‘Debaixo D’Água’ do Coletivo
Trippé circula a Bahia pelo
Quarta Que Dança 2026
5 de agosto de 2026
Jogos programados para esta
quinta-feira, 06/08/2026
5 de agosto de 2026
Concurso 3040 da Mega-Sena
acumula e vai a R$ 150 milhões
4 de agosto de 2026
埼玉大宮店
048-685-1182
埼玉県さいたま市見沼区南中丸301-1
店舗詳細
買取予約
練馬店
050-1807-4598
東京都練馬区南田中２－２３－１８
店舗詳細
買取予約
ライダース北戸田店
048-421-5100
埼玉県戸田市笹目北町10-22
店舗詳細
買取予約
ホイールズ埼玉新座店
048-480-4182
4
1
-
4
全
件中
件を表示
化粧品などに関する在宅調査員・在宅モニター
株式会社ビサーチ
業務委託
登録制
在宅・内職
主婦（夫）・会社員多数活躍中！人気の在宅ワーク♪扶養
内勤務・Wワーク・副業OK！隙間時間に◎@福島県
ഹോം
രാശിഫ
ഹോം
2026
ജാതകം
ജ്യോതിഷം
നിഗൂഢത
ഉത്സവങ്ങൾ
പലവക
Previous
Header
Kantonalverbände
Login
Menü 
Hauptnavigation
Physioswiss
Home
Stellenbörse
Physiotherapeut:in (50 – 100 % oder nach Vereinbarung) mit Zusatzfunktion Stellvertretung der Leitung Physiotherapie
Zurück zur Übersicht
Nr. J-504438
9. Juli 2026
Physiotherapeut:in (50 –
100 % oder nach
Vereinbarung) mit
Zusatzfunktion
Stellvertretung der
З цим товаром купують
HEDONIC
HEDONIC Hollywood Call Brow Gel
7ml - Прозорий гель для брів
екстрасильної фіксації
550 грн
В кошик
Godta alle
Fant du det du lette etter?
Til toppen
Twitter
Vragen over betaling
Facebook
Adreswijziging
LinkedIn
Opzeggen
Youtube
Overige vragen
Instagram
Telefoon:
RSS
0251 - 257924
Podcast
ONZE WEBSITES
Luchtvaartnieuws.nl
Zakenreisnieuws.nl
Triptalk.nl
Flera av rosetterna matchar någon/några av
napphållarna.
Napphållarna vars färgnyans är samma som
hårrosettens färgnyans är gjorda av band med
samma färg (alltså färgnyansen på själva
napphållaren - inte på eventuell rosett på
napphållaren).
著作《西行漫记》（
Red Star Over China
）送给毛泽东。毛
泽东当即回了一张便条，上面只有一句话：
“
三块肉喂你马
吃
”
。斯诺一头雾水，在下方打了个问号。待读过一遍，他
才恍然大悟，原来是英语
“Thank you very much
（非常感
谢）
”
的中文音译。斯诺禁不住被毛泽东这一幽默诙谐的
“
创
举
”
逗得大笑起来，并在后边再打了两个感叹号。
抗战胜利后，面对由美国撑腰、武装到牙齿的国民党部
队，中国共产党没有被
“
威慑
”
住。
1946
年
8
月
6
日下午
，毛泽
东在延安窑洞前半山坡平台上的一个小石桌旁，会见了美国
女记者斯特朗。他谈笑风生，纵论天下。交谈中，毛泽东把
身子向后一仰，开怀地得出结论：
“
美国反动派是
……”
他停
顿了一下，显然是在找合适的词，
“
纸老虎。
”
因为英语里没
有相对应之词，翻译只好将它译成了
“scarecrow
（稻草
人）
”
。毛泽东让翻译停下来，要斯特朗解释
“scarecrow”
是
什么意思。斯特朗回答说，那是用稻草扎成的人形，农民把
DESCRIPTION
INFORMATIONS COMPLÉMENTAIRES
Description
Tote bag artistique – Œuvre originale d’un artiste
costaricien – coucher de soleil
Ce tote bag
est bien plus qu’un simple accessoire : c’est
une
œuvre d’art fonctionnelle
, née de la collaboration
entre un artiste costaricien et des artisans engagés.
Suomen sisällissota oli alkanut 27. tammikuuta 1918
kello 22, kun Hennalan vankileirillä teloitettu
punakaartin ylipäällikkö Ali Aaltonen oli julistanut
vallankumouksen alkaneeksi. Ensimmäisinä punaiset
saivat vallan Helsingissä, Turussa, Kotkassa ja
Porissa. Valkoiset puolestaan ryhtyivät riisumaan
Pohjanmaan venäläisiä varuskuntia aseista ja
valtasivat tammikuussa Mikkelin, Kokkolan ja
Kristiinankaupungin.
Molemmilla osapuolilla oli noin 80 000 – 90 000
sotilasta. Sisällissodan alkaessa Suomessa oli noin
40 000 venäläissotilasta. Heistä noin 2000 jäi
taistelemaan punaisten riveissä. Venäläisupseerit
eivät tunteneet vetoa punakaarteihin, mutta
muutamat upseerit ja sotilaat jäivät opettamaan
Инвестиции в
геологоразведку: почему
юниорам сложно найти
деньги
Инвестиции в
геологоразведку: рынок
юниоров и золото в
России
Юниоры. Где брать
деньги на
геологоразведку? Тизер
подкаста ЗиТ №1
***
-- PROBLEM TO WORK ON --
Send back the complete listing, identical to the original in every line.

-- EXERCISE ANSWER --
‘Debaixo D’Água’ do Coletivo
Trippé circula a Bahia pelo
Quarta Que Dança 2026
5 de agosto de 2026
Jogos programados para esta
quinta-feira, 06/08/2026
5 de agosto de 2026
Concurso 3040 da Mega-Sena
acumula e vai a R$ 150 milhões
4 de agosto de 2026
埼玉大宮店
048-685-1182
埼玉県さいたま市見沼区南中丸301-1
店舗詳細
買取予約
練馬店
050-1807-4598
東京都練馬区南田中２－２３－１８
店舗詳細
買取予約
ライダース北戸田店
048-421-5100
埼玉県戸田市笹目北町10-22
店舗詳細
買取予約
ホイールズ埼玉新座店
048-480-4182
4
1
-
4
全
件中
件を表示
化粧品などに関する在宅調査員・在宅モニター
株式会社ビサーチ
業務委託
登録制
在宅・内職
主婦（夫）・会社員多数活躍中！人気の在宅ワーク♪扶養
内勤務・Wワーク・副業OK！隙間時間に◎@福島県
ഹോം
രാശിഫ
ഹോം
2026
ജാതകം
ജ്യോതിഷം
നിഗൂഢത
ഉത്സവങ്ങൾ
പലവക
Previous
Header
Kantonalverbände
Login
Menü 
Hauptnavigation
Physioswiss
Home
Stellenbörse
Physiotherapeut:in (50 – 100 % oder nach Vereinbarung) mit Zusatzfunktion Stellvertretung der Leitung Physiotherapie
Zurück zur Übersicht
Nr. J-504438
9. Juli 2026
Physiotherapeut:in (50 –
100 % oder nach
Vereinbarung) mit
Zusatzfunktion
Stellvertretung der
З цим товаром купують
HEDONIC
HEDONIC Hollywood Call Brow Gel
7ml - Прозорий гель для брів
екстрасильної фіксації
550 грн
В кошик
Godta alle
Fant du det du lette etter?
Til toppen
Twitter
Vragen over betaling
Facebook
Adreswijziging
LinkedIn
Opzeggen
Youtube
Overige vragen
Instagram
Telefoon:
RSS
0251 - 257924
Podcast
ONZE WEBSITES
Luchtvaartnieuws.nl
Zakenreisnieuws.nl
Triptalk.nl
Flera av rosetterna matchar någon/några av
napphållarna.
Napphållarna vars färgnyans är samma som
hårrosettens färgnyans är gjorda av band med
samma färg (alltså färgnyansen på själva
napphållaren - inte på eventuell rosett på
napphållaren).
著作《西行漫记》（
Red Star Over China
）送给毛泽东。毛
泽东当即回了一张便条，上面只有一句话：
“
三块肉喂你马
吃
”
。斯诺一头雾水，在下方打了个问号。待读过一遍，他
才恍然大悟，原来是英语
“Thank you very much
（非常感
谢）
”
的中文音译。斯诺禁不住被毛泽东这一幽默诙谐的
“
创
举
”
逗得大笑起来，并在后边再打了两个感叹号。
抗战胜利后，面对由美国撑腰、武装到牙齿的国民党部
队，中国共产党没有被
“
威慑
”
住。
1946
年
8
月
6
日下午
，毛泽
东在延安窑洞前半山坡平台上的一个小石桌旁，会见了美国
女记者斯特朗。他谈笑风生，纵论天下。交谈中，毛泽东把
身子向后一仰，开怀地得出结论：
“
美国反动派是
……”
他停
顿了一下，显然是在找合适的词，
“
纸老虎。
”
因为英语里没
有相对应之词，翻译只好将它译成了
“scarecrow
（稻草
人）
”
。毛泽东让翻译停下来，要斯特朗解释
“scarecrow”
是
什么意思。斯特朗回答说，那是用稻草扎成的人形，农民把
DESCRIPTION
INFORMATIONS COMPLÉMENTAIRES
Description
Tote bag artistique – Œuvre originale d’un artiste
costaricien – coucher de soleil
Ce tote bag
est bien plus qu’un simple accessoire : c’est
une
œuvre d’art fonctionnelle
, née de la collaboration
entre un artiste costaricien et des artisans engagés.
Suomen sisällissota oli alkanut 27. tammikuuta 1918
kello 22, kun Hennalan vankileirillä teloitettu
punakaartin ylipäällikkö Ali Aaltonen oli julistanut
vallankumouksen alkaneeksi. Ensimmäisinä punaiset
saivat vallan Helsingissä, Turussa, Kotkassa ja
Porissa. Valkoiset puolestaan ryhtyivät riisumaan
Pohjanmaan venäläisiä varuskuntia aseista ja
valtasivat tammikuussa Mikkelin, Kokkolan ja
Kristiinankaupungin.
Molemmilla osapuolilla oli noin 80 000 – 90 000
sotilasta. Sisällissodan alkaessa Suomessa oli noin
40 000 venäläissotilasta. Heistä noin 2000 jäi
taistelemaan punaisten riveissä. Venäläisupseerit
eivät tunteneet vetoa punakaarteihin, mutta
muutamat upseerit ja sotilaat jäivät opettamaan
Инвестиции в
геологоразведку: почему
юниорам сложно найти
деньги
Инвестиции в
геологоразведку: рынок
юниоров и золото в
России
Юниоры. Где брать
деньги на
геологоразведку? Тизер
подкаста ЗиТ №1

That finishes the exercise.